→ Description of the task
Output nothing except the lines from the one containing "ed im Breitensportausschuss NRW." through the final line of the data, both included, typed exactly, minus the pictures.

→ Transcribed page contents
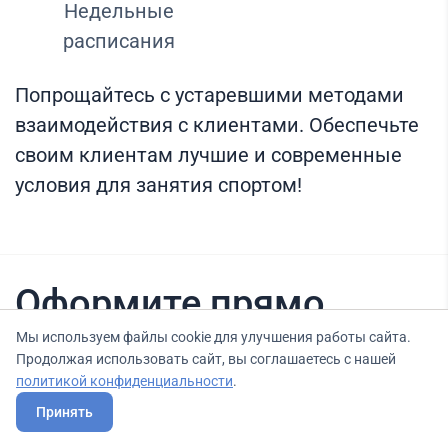
Недельные
расписания
Попрощайтесь с устаревшими методами
взаимодействия с клиентами. Обеспечьте
своим клиентам лучшие и современные
условия для занятия спортом!
Оформите прямо
сейчас
Мы используем файлы cookie для улучшения работы сайта.
Продолжая использовать сайт, вы соглашаетесь с нашей
политикой конфиденциальности
.
Принять
Нашли вариант выгоднее? Сообщите нам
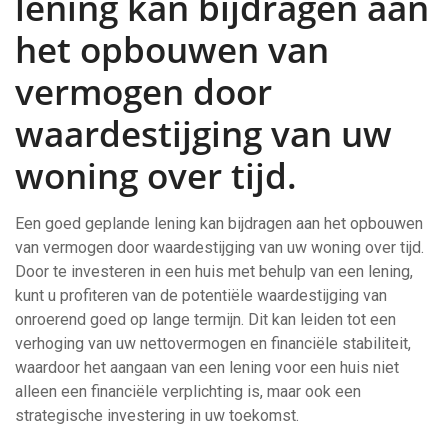
lening kan bijdragen aan
het opbouwen van
vermogen door
waardestijging van uw
woning over tijd.
Een goed geplande lening kan bijdragen aan het opbouwen
van vermogen door waardestijging van uw woning over tijd.
Door te investeren in een huis met behulp van een lening,
kunt u profiteren van de potentiële waardestijging van
onroerend goed op lange termijn. Dit kan leiden tot een
verhoging van uw nettovermogen en financiële stabiliteit,
waardoor het aangaan van een lening voor een huis niet
alleen een financiële verplichting is, maar ook een
strategische investering in uw toekomst.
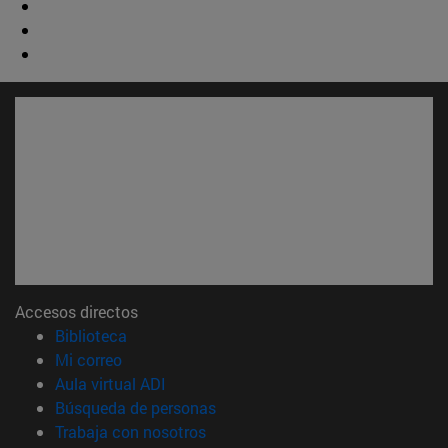
Accesos directos
(abre en nueva ventana)
Biblioteca
(abre en nueva ventana)
Mi correo
(abre en nueva ventana)
Aula virtual ADI
(abre en nueva ventana)
Búsqueda de personas
(abre en nueva ventana)
Trabaja con nosotros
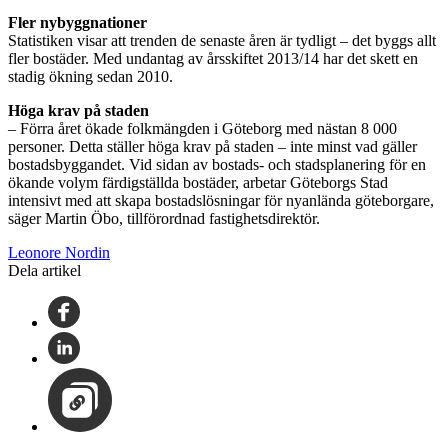
Fler nybyggnationer
Statistiken visar att trenden de senaste åren är tydligt – det byggs allt
fler bostäder. Med undantag av årsskiftet 2013/14 har det skett en
stadig ökning sedan 2010.
Höga krav på staden
– Förra året ökade folkmängden i Göteborg med nästan 8 000
personer. Detta ställer höga krav på staden – inte minst vad gäller
bostadsbyggandet. Vid sidan av bostads- och stadsplanering för en
ökande volym färdigställda bostäder, arbetar Göteborgs Stad
intensivt med att skapa bostadslösningar för nyanlända göteborgare,
säger Martin Öbo, tillförordnad fastighetsdirektör.
Leonore Nordin
Dela artikel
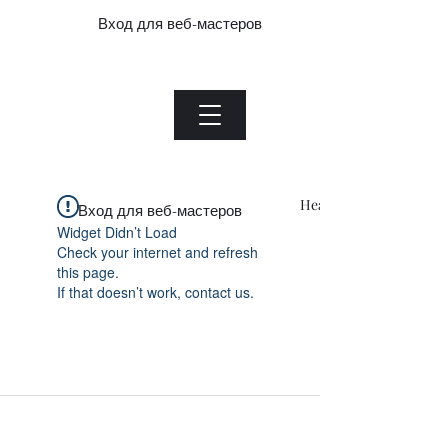
Вход для веб-мастеров
Нефритовый завод.com
Menu
Heading 1
Вход для веб-мастеров
Widget Didn’t Load
Check your internet and refresh
this page.
If that doesn’t work, contact us.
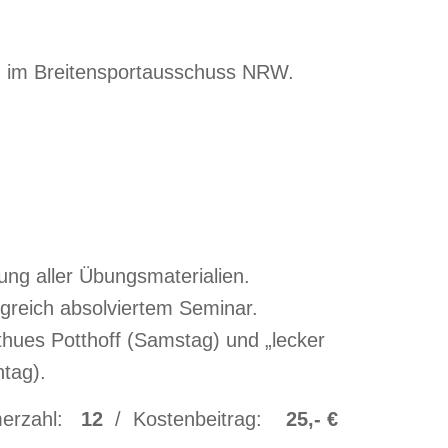
ed im Breitensportausschuss NRW.
lung aller Übungsmaterialien.
lgreich absolviertem Seminar.
thues Potthoff (Samstag) und „lecker
tag).
merzahl:
12
/ Kostenbeitrag:
25,- €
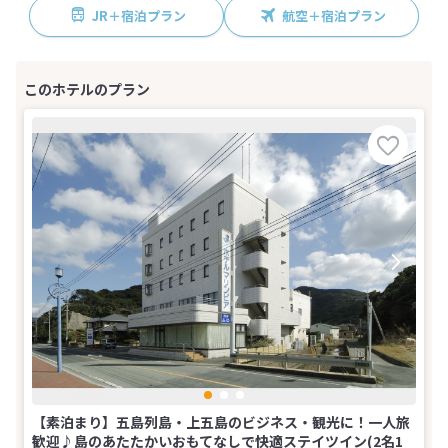
JR＋宿泊プラン
航空＋宿泊プラン
【素泊まり】五島列島・上五島のビジネス・観光に！一人旅
歓迎♪島のあたたかいおもてなしで快適ステイツイン(2名1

→ Task output
ed im Breitensportausschuss NRW.
lung aller Übungsmaterialien.
lgreich absolviertem Seminar.
thues Potthoff (Samstag) und „lecker
tag).
merzahl:
12
/ Kostenbeitrag:
25,- €
JR＋宿泊プラン
航空＋宿泊プラン
【素泊まり】五島列島・上五島のビジネス・観光に！一人旅
歓迎♪島のあたたかいおもてなしで快適ステイツイン(2名1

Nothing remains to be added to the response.